In somewhat better news, the country’s trade surplus also grew to $25.3 billion, its highest level in eight months and up 4% from one year ago. Exports soared by 26.9%, says Joe Mcdonald for the Associated Press, a sharp turnaround from June, where export growth dropped to 18.2%.
ETFs that concern China:
- iShares FTSE/Xinhua China 25 (NYSEARCA:FXI), down 22% year-to-date
- PowerShares Golden Dragon Halter USX China (NASDAQ:PGJ), down 30% year-to-date
- SPDR S&P China (NYSEARCA:GXC), down 26.5% year-to-date
- NETS Hang Send China Enterprises (SNO), down 8.4% since May 22 inception
Japan and ETFs May Soon Be Free of Bear’s Claws
Japan’s economy and ETFs may have been dormant as of late, but analysts say the sun is no where near setting for the economy in the next year.
In fact, some analysts say that investors should gear up for some big returns into 2009, as interest rates have eased and the country has dodged the effects of the U.S. subprime mortgage mess, reports Joanne Von Alroth for Investor’s Business Daily.

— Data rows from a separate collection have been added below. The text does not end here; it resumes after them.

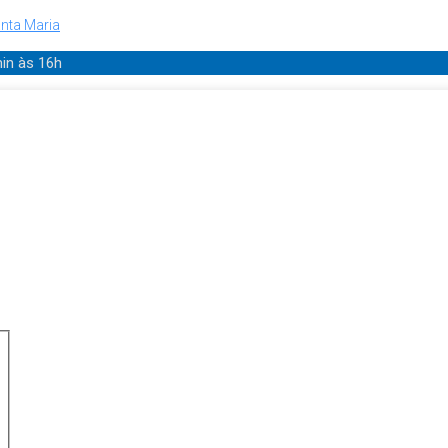
nta Maria
min
às 16h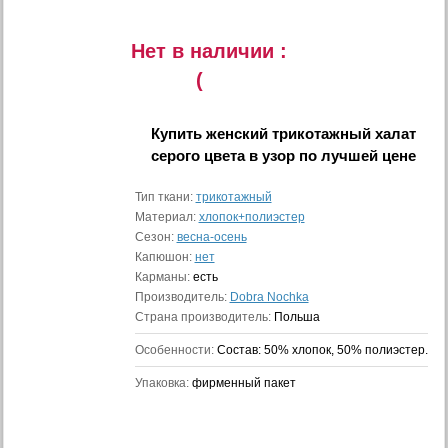
Нет в наличии :
(
Купить
женский трикотажный халат
серого цвета в узор
по лучшей цене
Тип ткани:
трикотажный
Материал:
хлопок+полиэстер
Сезон:
весна-осень
Капюшон:
нет
Карманы:
есть
Производитель:
Dobra Nochka
Страна производитель:
Польша
Особенности:
Состав: 50% хлопок, 50% полиэстер.
Упаковка:
фирменный пакет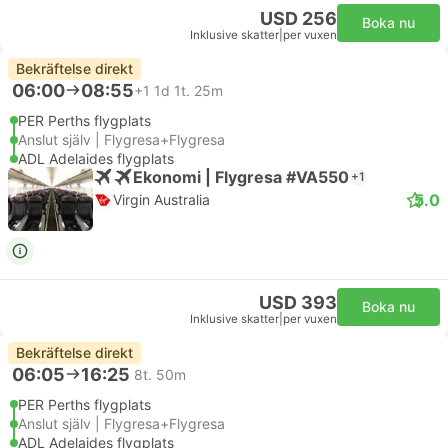
USD 256
Boka nu
Inklusive skatter
|
per vuxen
Bekräftelse direkt
06:00
08:55
+1
1d 1t. 25m
PER Perths flygplats
Anslut själv | Flygresa+Flygresa
ADL Adelaides flygplats
Ekonomi | Flygresa #VA550
+1
5.0
Virgin Australia
USD 393
Boka nu
Inklusive skatter
|
per vuxen
Bekräftelse direkt
06:05
16:25
8t. 50m
PER Perths flygplats
Anslut själv | Flygresa+Flygresa
ADL Adelaides flygplats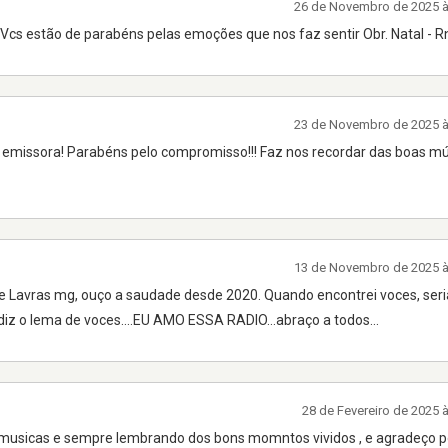
26 de Novembro de 2025 
cs estão de parabéns pelas emoções que nos faz sentir Obr. Natal - R
23 de Novembro de 2025 
 emissora! Parabéns pelo compromisso!!! Faz nos recordar das boas mú
13 de Novembro de 2025 
de Lavras mg, ouço a saudade desde 2020. Quando encontrei voces, se
diz o lema de voces....EU AMO ESSA RADIO...abraço a todos...
28 de Fevereiro de 2025 
musicas e sempre lembrando dos bons momntos vividos , e agradeço p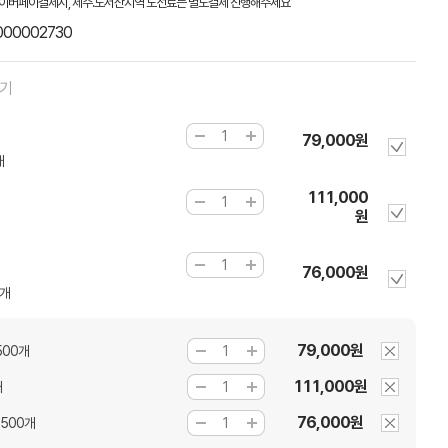
이버페이결제시, 제주.도서산지역 도선료는 별도결제 진행해주세요
000002730
하기
79,000원
개
111,000
원
76,000원
0개
79,000원
500개
111,000원
개
76,000원
 500개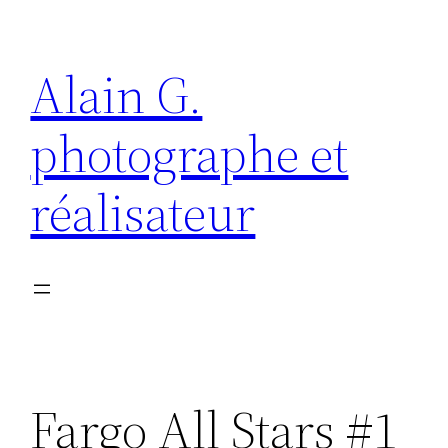
Aller
au
Alain G.
contenu
photographe et
réalisateur
Fargo All Stars #1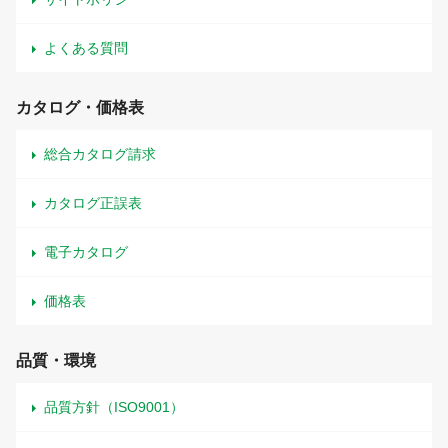
よくある質問
カタログ・価格表
総合カタログ請求
カタログ正誤表
電子カタログ
価格表
品質・環境
品質方針（ISO9001）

While Honda (NYSE:HMC) and Toyota’s (NYSE:TM) hybrid cars are among the most popular, you’d think sales would be taking off with the high gas prices. However, it hasn’t been enough to help out the car makers. Reported hybrid sales in the U.S. fell 6% year-on-year last month to 26,877 units, only 2.4% of the new vehicle market, says Automotive World.
Toyota has already laid off 800 people at a plant in southwestern Japan, a move linked directly to slow U.S. sales. Before the layoffs, Toyota employed 8,200 workers, 1,950 of them temporary, so they are flexible according to market demand, reports Yuri Kageyama for Associated Press.
ETFs that will benefit from more alternative drivers, and growth next year:
- iShares MSCI Japan Index (NYSEARCA:EWJ): down 13.4% year-to-date; Toyota is 5%; Honda is 1.9%
- iShares MSCI Japan Small Cap Index Fund (NYSEARCA:SCJ): down 13.9% year-to-date
- NETS TOPIX Index Fund (TYI): down 9.8% since April 16 inception; Toyota is 3.9%; Honda is 1.6%
Austria and Its ETF Flow With Good News
Austria and its related ETF have received a couple doses of good news recently: unemployment is down, industry is up.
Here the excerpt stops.